Vaccine effectiveness among health care workers (HCW) and non-HCW against infections during the Delta (31 July-12 November 2021) and Omicron (3–30 January 2022) wave in Norway after excluding individuals with underlying conditions. The data behind the figure are available in the Supplementary section 4.3. The number of cases who received three doses during the delta wave were less than 5 and estimates are not provided.

3.2.4. Excluding individuals who received Vaxzevria

In contrast to Comernaty and Spikevax, the Vaxzevria vaccine is not based on mRNA delivery technology. As the proportion vaccinated with Vaxzevria was higher among HCW than non-HCW, the analysis was repeated with the exclusion of all individuals that received at least one dose of Vaxzevria, with similar results (Fig. 4 ).

Fig. 4.

Fig. 4

Vaccine effectiveness among health care workers (HCW) and non-HCW against infections during the Delta (31 July-12 November 2021) and Omicron (3–30 January 2022) wave in Norway after excluding individuals with at least one dose of Vaxzevria. The data behind the figure are available in the Supplement section 4.4.

4. Discussion

This study shows a higher estimated vaccine effectiveness against infection with the SARS-CoV-2 Delta variant than the Omicron variant, both among HCW and the general population. During Delta wave, we found a declining effectiveness with time since receiving the last dose, which was observed less for Omicron. However, receiving a booster (3rd) dose improved effectiveness in both groups and was even significantly better than the first period after the 2nd dose in the Omicron period. We show that the estimated vaccine effectiveness during the Omicron wave was higher among HCW than the general population, but no difference was observed between the two groups during the Delta wave.

Our results are in line with previous studies, showing a higher estimated vaccine effectiveness against the Delta variant than the Omicron variant in the general population [8], [9], [10], [12], [13]. One previous study has investigated vaccine effectiveness in HCW in Wales, but this study covered predominantly the Alpha variant period and did not compare HCW with non-HCW [19]. To the best of our knowledge the comparison between HCW and non-HCW have not previously been shown. A proposed mechanism underlying the reduction in vaccine effectiveness from the Delta to Omicron variant period is a reduction in neutralizing activity which has been observed in serum specimens in several studies [20]. Overall vaccine effectiveness is higher against more severe COVID-19 outcomes, such as hospitalizations and death, than against infection [7], [9], [13]. As COVID-19 hospitalizations and mortality among HCW in the Norwegian population was very rare, we lacked statistical power for determining vaccine effectiveness against severe outcomes. The reduced effectiveness with time since last dose is similar to those reported by other countries as well as other studies from Norway [7], [8], [9], [10], [13]. However, we observed different patterns of waning of vaccine effectiveness between the Delta and Omicron variants. While the vaccine effectiveness against the Delta variant waned with time since 2nd dose, the vaccine effectiveness against the Omicron variant recovered after showing a decline. One possible interpretation of this phenomenon is different patterns of behaviour in terms of exposure in the vaccinated and unvaccinated cohorts resulting in underestimation of vaccine effectiveness, as has been previously indicated by a Danish population study [9], [21].
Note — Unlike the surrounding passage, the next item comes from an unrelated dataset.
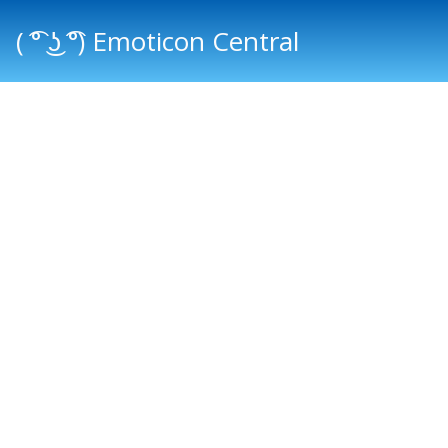
( ͡° ͜ʖ ͡°) Emoticon Central
Main menu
In this study, the confirmed COVID-19 infections rates among HCW were higher than non-HCW, but this risk was reduced during the Omicron period. During Omicron period, there was a higher spread in the general population, which might have reduced the difference between HCW and non-HCW.

Differences in vaccine effectiveness between HCW and the remaining population might be related to the differences in testing behaviour between HCW and non-HCW. In general, HCW have been subject to a higher degree of routine testing, which would give a more accurate incidence estimate both among vaccinated and unvaccinated. The unvaccinated non-HCW might have a higher threshold for getting tested for COVID-19, which might have been more evident during Omicron, which has been shown to cause milder disease than Delta [22]. We showed that the differences in effectiveness could not be explained by HCW receiving Vaxzevria more often, nor being heathier than the general population. In addition, we found no differences between age, type of health care worker or workplace. Non-pharmaceutical measures, both in the general population and those targeted to HCW, and behavioural elements might therefore play an important role in the differences found.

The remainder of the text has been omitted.